SDSS-IV MaNGA: Constraints on the Conditions for Star Formation in Galaxy Discs

TL;DR

This study investigates the conditions triggering star formation in galaxy discs, finding that gravitational instability precedes self-shielding, and introduces a new metric to analyze these processes using MaNGA survey data.

Contribution

The paper introduces the $Q_{thermal}\tau$ metric to compare gravitational instability and self-shielding, and demonstrates that instability occurs before self-shielding in star-forming regions.

Findings

Galaxies reach gravitational instability before self-shielding.

The $Q_{thermal}\tau$ metric effectively indicates star formation conditions.

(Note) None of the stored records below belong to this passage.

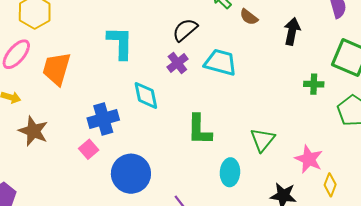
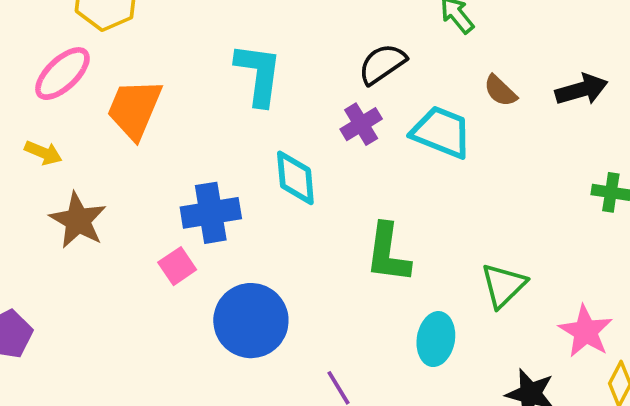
brown semicircle: (249, 17) -> (500, 91), moved
black arrow: (292, 31) -> (581, 89), turned 56

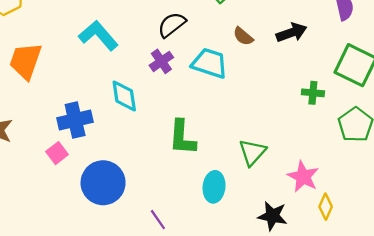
cyan L-shape: (259, 74) -> (98, 36), turned -45

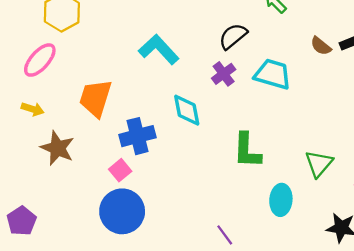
brown semicircle: (243, 36) -> (321, 46), moved
orange trapezoid: (26, 61) -> (95, 98), moved
blue circle: (103, 183) -> (122, 211), moved

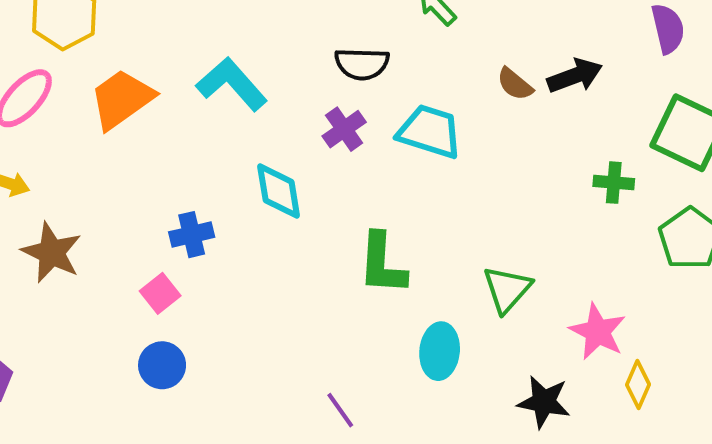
black semicircle: (233, 36) -> (362, 64), turned -140
orange trapezoid: (95, 98) -> (122, 99), moved, turned 36
blue cross: (137, 136) -> (192, 235), size x0.7
blue circle: (122, 211) -> (162, 365), size x0.6

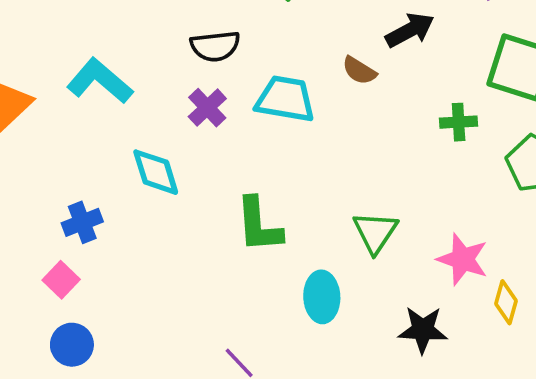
brown semicircle: (515, 84) -> (359, 71), moved

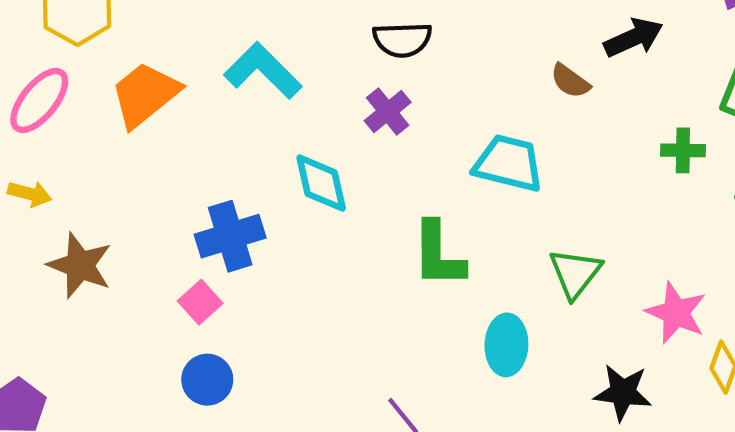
cyan trapezoid: (285, 99) -> (508, 163), moved
blue cross: (82, 222) -> (230, 236), size x1.4

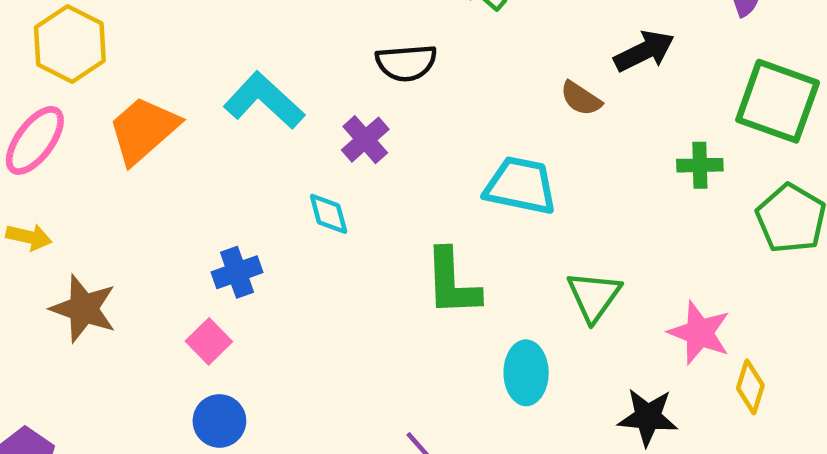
purple cross: (388, 111) -> (365, 140), moved
cyan diamond: (321, 183) -> (329, 214), size x0.7
blue cross: (230, 236) -> (237, 272), size x0.7

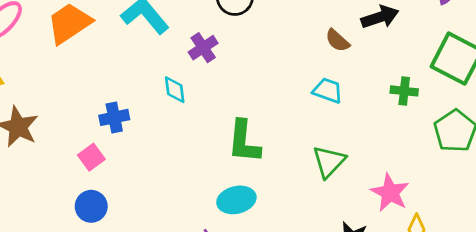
cyan trapezoid: (521, 186) -> (328, 91), moved, size x0.7
cyan ellipse: (526, 373) -> (236, 200), moved, turned 69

Results align with galaxy simulation predictions.

Abstract

Regions of disc galaxies with widespread star formation tend to be both gravitationally unstable and self-shielded against ionizing radiation, whereas extended outer discs with little or no star formation tend to be stable and unshielded on average. We explore what drives the transition between these two regimes, specifically whether discs first meet the conditions for self-shielding (parameterized by dust optical depth, $\tau$) or gravitational instability (parameterized by a modified version of Toomre's instability parameters, $Q_{\rm thermal}$, which quantifies the stability of a gas disc that is thermally supported at $T=10^4$ K). We first introduce a new metric formed by the product of these quantities, $Q_{\rm thermal}\tau$, which indicates whether the conditions for disk instability or self-shielding are easier to meet in a given region of a galaxy, and we discuss how $Q_{\rm thermal}\tau$ can be constrained even in the absence of direct gas information. We then analyse a sample of 13 galaxies with resolved gas measurements and find that on average galaxies will reach the threshold for disk instabilities ($Q_{\rm thermal}<1$) before reaching the threshold for self-shielding ($\tau>1$). Using integral field spectroscopic observations of a sample of 236 galaxies from the MaNGA survey, we find that the value of $Q_{\rm thermal}\tau$ in star-forming discs is consistent with similar behavior. These results support a scenario where disc fragmentation and collapse occurs before self-shielding, suggesting that gravitational instabilities are the primary condition for widespread star formation in galaxy discs. Our results support similar conclusions based on recent galaxy simulations.